(What to do) Word for word, restate the lines of the data from the first through the one containing "Product description", and nothing else.

- - - - - - -

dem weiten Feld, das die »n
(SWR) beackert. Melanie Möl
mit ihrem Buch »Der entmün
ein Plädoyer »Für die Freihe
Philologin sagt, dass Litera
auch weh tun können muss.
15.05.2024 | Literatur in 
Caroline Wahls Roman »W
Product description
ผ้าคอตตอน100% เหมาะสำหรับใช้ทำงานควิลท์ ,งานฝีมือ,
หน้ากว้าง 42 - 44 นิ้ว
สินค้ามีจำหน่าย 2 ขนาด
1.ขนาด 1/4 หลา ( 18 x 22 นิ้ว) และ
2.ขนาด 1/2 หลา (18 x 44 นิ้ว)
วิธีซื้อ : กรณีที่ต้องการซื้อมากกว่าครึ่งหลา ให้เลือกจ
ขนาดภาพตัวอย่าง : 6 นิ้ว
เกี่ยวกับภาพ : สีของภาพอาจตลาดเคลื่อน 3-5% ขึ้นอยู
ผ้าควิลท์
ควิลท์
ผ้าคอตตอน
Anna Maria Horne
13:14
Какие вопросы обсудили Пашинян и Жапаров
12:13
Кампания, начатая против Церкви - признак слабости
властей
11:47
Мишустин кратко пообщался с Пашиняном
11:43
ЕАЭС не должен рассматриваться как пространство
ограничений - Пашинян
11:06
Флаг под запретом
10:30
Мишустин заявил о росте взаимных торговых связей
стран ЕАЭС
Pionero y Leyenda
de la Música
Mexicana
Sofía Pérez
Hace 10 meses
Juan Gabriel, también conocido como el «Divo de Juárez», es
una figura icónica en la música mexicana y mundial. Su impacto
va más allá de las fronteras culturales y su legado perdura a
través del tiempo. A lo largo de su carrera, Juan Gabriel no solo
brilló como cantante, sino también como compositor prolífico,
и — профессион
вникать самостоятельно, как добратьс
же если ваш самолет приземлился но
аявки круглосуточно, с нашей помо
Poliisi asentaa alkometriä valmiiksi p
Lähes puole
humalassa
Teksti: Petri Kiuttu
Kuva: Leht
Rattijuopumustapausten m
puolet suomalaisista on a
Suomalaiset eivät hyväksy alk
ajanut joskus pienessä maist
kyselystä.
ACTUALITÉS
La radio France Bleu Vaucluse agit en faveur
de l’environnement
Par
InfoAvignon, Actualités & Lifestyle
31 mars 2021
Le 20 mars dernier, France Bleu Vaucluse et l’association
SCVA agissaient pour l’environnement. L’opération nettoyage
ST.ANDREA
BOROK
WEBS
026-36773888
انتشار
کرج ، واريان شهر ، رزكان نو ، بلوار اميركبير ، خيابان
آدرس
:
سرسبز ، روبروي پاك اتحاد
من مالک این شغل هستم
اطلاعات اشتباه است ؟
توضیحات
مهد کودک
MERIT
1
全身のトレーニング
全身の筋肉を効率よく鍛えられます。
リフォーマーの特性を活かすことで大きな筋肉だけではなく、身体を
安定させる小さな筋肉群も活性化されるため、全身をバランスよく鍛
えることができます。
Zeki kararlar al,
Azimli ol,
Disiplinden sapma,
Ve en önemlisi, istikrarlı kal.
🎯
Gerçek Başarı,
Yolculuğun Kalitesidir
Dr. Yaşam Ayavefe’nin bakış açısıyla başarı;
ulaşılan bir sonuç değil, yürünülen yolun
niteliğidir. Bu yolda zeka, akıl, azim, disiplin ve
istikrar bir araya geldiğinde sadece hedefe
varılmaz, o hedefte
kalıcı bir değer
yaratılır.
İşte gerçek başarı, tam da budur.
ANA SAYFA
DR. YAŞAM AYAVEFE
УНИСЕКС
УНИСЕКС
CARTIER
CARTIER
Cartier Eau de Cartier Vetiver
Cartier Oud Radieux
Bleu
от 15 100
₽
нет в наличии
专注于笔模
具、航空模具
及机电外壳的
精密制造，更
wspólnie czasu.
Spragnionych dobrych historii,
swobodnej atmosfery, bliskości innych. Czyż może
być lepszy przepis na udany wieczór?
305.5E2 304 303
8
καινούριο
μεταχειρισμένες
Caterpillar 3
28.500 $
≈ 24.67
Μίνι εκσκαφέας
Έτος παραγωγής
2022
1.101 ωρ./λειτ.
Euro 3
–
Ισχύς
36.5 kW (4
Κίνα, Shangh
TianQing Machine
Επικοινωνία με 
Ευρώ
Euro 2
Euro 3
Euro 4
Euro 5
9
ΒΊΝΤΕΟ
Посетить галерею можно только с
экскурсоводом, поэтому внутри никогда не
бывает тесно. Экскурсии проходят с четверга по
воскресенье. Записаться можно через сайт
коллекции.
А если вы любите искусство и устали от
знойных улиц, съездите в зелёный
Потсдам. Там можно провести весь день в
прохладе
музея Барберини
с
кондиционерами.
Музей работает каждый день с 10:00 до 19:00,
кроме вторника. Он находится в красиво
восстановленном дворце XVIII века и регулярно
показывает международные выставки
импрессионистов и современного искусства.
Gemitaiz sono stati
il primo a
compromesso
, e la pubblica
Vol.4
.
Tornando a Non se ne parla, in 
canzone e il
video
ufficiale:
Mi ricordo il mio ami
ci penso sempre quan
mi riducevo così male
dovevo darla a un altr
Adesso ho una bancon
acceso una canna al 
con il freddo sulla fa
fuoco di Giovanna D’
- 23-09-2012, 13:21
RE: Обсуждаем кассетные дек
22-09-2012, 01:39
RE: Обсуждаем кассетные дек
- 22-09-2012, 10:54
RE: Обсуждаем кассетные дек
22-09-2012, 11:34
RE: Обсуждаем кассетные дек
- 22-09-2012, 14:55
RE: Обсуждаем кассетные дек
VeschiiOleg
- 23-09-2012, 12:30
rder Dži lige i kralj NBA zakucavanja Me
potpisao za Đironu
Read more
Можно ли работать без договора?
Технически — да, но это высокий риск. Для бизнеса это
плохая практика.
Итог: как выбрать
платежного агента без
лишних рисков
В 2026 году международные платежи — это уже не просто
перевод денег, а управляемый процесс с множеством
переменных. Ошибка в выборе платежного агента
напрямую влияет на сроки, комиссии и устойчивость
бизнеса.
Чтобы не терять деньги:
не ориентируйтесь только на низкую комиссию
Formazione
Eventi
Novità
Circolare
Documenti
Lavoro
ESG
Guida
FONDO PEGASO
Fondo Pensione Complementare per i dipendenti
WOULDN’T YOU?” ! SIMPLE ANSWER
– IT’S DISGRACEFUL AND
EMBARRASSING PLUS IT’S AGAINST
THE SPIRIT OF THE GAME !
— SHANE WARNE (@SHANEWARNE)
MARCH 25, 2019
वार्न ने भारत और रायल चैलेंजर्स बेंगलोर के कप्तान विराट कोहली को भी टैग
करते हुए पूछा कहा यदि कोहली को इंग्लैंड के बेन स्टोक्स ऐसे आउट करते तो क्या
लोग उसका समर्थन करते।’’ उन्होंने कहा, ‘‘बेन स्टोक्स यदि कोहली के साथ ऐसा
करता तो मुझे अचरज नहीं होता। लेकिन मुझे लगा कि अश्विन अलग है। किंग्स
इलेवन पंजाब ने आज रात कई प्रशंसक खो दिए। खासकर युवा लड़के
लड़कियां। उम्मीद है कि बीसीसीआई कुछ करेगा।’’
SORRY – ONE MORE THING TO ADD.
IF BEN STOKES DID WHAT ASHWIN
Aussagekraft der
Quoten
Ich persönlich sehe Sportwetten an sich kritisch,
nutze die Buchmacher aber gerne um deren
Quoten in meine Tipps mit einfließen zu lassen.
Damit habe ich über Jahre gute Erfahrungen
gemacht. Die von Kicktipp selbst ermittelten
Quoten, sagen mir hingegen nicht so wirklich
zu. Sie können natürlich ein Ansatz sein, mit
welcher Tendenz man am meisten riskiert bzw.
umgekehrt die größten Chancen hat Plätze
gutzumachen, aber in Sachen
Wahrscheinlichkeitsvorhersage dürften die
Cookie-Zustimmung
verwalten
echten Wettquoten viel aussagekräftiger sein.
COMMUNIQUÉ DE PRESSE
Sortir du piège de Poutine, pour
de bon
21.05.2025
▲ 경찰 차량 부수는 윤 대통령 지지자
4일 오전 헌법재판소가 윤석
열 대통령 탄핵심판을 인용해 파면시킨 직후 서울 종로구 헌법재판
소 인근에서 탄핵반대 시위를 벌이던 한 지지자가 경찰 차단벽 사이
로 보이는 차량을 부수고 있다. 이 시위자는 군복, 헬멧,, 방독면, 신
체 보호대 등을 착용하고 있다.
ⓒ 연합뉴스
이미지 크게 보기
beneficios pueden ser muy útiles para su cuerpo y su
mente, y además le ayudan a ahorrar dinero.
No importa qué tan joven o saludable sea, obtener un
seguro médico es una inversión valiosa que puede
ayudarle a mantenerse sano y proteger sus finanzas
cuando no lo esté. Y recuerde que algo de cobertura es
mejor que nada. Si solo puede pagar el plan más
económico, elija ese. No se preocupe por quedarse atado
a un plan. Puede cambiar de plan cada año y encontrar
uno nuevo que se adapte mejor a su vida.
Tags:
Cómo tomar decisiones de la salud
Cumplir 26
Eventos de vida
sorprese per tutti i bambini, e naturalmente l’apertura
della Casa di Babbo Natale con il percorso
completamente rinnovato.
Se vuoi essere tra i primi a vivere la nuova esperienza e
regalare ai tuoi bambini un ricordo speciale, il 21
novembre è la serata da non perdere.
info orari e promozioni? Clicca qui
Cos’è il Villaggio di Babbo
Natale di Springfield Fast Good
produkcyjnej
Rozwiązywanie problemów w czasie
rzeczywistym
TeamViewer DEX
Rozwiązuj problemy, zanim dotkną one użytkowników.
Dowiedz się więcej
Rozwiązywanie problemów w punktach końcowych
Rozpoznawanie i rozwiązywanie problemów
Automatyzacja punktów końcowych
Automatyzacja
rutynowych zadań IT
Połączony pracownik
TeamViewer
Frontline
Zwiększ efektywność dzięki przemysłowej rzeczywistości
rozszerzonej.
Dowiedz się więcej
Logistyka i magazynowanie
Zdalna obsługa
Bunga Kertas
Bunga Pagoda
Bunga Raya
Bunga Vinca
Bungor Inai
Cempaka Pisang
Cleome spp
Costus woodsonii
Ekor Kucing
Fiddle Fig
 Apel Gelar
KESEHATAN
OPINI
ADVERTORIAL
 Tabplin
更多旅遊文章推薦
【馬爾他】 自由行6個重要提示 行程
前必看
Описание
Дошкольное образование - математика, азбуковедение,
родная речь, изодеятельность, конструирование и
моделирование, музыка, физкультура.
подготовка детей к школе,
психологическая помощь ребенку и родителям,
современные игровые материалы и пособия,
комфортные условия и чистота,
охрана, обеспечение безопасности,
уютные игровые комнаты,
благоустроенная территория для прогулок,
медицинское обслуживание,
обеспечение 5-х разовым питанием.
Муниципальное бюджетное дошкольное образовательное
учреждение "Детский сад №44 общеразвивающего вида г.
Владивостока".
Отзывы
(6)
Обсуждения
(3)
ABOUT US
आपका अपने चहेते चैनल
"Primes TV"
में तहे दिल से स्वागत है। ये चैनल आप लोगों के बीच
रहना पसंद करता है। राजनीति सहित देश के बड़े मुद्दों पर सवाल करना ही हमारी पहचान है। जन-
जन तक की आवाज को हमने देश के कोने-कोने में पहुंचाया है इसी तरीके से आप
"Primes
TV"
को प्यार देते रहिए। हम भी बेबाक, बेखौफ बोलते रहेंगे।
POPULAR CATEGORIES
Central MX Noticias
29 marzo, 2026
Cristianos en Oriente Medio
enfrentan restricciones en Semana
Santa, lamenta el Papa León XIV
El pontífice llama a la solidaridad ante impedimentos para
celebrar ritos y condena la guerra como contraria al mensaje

- - - - - - -

(Completed exercise)
dem weiten Feld, das die »n
(SWR) beackert. Melanie Möl
mit ihrem Buch »Der entmün
ein Plädoyer »Für die Freihe
Philologin sagt, dass Litera
auch weh tun können muss.
15.05.2024 | Literatur in 
Caroline Wahls Roman »W
Product description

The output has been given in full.